Volunteered Geographic Information (VGI) such as OpenStreetMap (OSM) can be a rich resource for many applications. Therefor VGI-projects have to mitigate between the requirements of the the volunteers and the machines. On the one hand, the data format should be simple and general in order to make contributing to the project easy for the volunteers. On the other hand, processing the data with machines benefits from rich data structures with formally defined meanings. Unfortunately it is difficult to serve both purposes at the same time. Researchers at HeiGIT bridge the gap between volunteers and machines by teaching machines to find semantic associations in VGI data.
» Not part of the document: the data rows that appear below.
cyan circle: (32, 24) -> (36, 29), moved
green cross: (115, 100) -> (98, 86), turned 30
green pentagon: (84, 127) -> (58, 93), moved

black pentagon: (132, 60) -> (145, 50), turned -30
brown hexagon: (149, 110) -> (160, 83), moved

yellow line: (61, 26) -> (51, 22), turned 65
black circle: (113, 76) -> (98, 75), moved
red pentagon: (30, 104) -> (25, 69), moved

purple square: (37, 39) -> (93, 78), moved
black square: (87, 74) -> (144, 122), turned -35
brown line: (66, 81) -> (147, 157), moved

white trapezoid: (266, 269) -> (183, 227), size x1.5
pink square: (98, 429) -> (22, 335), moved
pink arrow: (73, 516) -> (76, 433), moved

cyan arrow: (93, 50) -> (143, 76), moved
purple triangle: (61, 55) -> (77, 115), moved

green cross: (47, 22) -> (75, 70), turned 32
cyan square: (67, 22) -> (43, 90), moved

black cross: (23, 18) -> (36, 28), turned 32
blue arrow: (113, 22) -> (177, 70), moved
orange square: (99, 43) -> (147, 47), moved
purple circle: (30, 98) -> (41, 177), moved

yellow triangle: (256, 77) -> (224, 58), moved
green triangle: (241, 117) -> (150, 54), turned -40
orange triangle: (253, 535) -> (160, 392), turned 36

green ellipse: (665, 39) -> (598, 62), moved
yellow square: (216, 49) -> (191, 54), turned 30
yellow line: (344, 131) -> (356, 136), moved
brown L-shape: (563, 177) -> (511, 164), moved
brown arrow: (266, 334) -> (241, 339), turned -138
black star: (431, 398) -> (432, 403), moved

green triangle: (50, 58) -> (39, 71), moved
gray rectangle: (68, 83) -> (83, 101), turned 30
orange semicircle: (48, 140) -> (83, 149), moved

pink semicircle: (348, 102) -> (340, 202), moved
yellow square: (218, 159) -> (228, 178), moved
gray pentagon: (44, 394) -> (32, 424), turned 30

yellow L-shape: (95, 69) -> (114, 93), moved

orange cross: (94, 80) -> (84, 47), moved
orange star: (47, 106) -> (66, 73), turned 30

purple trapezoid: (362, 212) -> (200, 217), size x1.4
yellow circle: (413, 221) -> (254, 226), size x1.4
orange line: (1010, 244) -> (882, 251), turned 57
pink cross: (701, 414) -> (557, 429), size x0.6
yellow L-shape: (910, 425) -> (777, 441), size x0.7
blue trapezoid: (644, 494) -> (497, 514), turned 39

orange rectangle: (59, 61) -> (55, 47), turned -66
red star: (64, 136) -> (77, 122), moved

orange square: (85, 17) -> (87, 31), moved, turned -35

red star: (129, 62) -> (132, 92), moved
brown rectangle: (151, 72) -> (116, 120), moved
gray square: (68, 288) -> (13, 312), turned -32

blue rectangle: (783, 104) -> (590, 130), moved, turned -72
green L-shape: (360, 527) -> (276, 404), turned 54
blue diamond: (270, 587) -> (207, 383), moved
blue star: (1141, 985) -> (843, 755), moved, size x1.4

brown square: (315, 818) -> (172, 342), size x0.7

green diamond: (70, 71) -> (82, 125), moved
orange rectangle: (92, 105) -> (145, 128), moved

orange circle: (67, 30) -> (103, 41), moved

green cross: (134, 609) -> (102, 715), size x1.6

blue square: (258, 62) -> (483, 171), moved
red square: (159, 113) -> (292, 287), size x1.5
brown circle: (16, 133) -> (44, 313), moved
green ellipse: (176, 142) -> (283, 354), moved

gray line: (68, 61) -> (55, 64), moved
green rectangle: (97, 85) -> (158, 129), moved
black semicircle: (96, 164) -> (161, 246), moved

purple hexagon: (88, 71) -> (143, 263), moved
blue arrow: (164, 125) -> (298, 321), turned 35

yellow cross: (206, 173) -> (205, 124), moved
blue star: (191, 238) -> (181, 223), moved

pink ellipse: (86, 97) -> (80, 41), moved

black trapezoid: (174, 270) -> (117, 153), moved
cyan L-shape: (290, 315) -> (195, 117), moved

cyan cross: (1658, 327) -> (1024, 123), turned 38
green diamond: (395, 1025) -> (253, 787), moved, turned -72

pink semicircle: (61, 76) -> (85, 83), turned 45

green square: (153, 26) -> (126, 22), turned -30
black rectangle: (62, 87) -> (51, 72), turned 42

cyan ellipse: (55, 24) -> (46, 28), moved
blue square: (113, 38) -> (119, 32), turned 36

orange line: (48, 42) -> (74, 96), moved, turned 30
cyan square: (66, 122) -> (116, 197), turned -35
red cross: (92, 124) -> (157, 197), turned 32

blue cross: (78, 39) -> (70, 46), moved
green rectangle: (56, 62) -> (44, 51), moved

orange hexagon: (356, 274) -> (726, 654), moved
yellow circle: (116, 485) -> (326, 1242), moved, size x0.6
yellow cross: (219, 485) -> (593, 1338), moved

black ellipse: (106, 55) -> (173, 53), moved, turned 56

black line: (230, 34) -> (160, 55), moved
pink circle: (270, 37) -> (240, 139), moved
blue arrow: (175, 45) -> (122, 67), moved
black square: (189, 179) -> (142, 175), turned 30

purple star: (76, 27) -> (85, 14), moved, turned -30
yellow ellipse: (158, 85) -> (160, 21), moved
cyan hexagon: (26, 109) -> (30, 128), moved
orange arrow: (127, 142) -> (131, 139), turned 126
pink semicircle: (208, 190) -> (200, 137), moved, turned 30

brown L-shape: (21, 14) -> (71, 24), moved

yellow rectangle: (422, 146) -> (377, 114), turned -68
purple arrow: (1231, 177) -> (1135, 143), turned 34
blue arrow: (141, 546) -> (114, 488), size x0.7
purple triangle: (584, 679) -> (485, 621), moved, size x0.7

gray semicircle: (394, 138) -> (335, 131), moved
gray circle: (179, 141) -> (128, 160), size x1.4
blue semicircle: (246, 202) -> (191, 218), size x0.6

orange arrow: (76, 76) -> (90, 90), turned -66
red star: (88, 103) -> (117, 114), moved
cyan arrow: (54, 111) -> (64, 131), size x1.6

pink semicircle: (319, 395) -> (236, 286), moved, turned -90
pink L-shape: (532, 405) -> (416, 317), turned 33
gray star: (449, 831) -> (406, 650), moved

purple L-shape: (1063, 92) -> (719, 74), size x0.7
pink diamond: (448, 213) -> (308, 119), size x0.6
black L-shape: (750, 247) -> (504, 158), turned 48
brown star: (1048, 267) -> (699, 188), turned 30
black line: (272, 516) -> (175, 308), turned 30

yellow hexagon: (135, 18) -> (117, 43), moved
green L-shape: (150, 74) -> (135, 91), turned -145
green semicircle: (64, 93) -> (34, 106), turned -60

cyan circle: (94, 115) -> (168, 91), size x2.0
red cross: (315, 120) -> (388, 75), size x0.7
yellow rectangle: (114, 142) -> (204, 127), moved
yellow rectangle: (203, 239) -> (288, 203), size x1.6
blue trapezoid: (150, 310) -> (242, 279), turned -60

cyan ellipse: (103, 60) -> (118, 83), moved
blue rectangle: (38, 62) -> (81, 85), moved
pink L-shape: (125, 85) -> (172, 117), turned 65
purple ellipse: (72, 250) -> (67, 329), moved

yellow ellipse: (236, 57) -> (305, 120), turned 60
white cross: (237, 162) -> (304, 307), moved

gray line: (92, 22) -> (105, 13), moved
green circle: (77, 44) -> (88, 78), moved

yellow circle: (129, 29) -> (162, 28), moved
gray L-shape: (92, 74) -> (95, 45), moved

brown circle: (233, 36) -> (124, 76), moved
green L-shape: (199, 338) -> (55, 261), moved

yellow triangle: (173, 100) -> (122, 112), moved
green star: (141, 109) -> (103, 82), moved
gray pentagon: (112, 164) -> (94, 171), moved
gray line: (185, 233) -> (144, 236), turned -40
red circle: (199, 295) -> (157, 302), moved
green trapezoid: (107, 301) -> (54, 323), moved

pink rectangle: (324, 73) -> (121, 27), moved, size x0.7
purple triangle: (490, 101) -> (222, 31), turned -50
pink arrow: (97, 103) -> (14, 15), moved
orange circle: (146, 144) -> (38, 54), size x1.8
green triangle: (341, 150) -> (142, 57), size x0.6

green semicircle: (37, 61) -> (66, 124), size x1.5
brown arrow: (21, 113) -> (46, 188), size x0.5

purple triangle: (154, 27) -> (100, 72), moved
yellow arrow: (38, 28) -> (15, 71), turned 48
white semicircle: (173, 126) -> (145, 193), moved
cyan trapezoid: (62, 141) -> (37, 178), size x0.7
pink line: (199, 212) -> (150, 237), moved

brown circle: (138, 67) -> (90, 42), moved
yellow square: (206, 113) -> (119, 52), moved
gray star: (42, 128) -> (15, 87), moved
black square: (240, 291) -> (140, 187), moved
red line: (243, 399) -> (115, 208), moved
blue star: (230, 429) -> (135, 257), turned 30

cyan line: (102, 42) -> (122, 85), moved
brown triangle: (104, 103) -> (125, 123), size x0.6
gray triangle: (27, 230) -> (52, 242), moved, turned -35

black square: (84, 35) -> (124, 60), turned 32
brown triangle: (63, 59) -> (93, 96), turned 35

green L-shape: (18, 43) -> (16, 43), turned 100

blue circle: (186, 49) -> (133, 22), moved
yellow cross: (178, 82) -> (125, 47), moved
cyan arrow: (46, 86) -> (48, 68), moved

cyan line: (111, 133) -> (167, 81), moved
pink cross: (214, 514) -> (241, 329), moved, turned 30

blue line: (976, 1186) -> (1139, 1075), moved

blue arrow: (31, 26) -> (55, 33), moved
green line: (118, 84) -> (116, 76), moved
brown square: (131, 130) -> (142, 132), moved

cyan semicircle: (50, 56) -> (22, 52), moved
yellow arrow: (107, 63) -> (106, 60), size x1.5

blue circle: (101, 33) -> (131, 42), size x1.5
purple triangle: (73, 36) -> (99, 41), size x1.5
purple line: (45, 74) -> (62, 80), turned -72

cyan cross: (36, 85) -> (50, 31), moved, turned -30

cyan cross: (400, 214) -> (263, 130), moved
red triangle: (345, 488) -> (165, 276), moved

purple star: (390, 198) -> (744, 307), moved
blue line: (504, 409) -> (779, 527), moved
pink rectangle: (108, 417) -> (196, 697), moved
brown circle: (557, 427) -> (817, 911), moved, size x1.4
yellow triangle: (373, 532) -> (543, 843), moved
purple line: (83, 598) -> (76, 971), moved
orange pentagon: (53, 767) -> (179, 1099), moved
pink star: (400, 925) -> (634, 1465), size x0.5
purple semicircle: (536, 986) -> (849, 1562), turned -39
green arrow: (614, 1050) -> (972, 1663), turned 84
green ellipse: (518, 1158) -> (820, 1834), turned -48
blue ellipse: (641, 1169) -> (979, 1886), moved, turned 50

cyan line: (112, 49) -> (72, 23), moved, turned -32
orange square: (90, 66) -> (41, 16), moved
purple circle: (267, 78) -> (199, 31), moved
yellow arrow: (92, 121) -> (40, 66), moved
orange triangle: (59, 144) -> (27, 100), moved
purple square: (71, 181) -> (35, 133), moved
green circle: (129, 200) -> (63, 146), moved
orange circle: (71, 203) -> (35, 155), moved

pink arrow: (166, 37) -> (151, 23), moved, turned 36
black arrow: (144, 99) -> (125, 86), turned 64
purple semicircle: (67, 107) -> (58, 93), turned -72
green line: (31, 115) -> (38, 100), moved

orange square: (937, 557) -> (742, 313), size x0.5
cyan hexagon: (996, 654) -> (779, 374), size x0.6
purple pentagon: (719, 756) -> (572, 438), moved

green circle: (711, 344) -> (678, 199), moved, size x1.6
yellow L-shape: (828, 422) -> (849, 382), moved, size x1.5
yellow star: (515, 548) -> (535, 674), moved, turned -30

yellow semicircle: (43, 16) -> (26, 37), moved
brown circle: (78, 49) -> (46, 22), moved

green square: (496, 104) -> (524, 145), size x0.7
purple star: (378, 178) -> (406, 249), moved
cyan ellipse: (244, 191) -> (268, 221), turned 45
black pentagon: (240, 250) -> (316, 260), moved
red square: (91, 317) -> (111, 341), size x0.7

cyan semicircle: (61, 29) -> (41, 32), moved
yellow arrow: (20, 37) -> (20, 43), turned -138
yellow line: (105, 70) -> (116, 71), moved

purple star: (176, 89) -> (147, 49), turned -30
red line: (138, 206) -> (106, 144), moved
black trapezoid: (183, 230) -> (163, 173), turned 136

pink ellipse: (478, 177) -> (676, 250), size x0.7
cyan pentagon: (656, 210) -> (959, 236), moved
For instance, OSM captures the meaning of its data with key-value-pairs. Given the key “building” and the value “residential” we can form the key-value-pair “building=residential” denoting that the data element represents a building of type residential. For us humans, this simple structure is easy to understand. It is obvious that “addr:housenumber=45” and “addr:street=Berliner Straße” are parts of an address because we know much about how addresses are composed from smaller parts. But how does the machine know that housenumbers and streets are related?
To teach the machine about such relations, we employ a technique called association rule learning. By analyzing which keys occur together frequently, we can derive association rules such as “addr:housenumber ⇒ addr:street”. This rule means that, typically, objects annotated with a housenumber are also annotated with a street. Hence, the machine is able to infer an association between the two keys from the frequency of their cooccurrence.
When thinking about data quality, the exceptions to such a rule are even more interesting than the rules themselves. For example, we found many exceptions to the above rule in the town of Weinheim as highlighted in the figure. While single exceptions may be due to errors in the data, there is probably a systematic reason for the exceptions in this case. In particular, it is important that applications know about such systematic differences. For example, a geocoder that maps addresses to geographic coordinates on the Earth’s surface must know that the addresses are annotated differently in Weinheim.